Billy Dee Williams was born in Harlem in 1937 and grew up in a household of love and sophistication. As a young boy, he made his stage debut working with Lotte Lenya in an Ira Gershwin/Kurt Weill production where Williams ended up feeding Lenya her lines. He studied painting, first at the High School of Music and Art, with fellow student Diahann Carroll, and then at the National Academy of Fine Art, before setting out to pursue acting with Herbert Berghoff, Stella Adler, and Sidney Poitier.
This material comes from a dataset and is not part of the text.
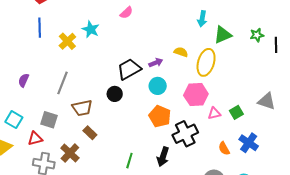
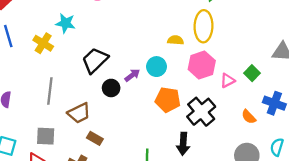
yellow semicircle: (181, 52) -> (175, 40), moved
purple arrow: (156, 63) -> (132, 75), moved
black trapezoid: (129, 69) -> (95, 60), moved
His first film role was in The Last Angry Man, the great Paul Muni’s final film. It was Muni who gave Billy the advice that sent him soaring as an actor, “You can play any character you want to play no matter who you are, no matter the way you look or the color of your skin.” And Williams writes, “I wanted to be anyone I wanted to be.”
He writes of landing the role of a lifetime: co-starring alongside James Caan in Brian’s Song, the made-for-television movie that was watched by an audience of more than fifty million people. Williams says it was “the kind of interracial love story America needed.”
And when, as the first Black character in the Star Wars universe, he became a true pop culture icon, playing Lando Calrissian in George Lucas’s The Empire Strikes Back (“What I presented on the screen people didn’t expect to see”). It was a role he reprised in the final film of the original trilogy, The Return of the Jedi, and in the recent sequel The Rise of Skywalker.
A legendary actor, in his own words, on all that has sustained and carried him through a lifetime of dreams and adventure.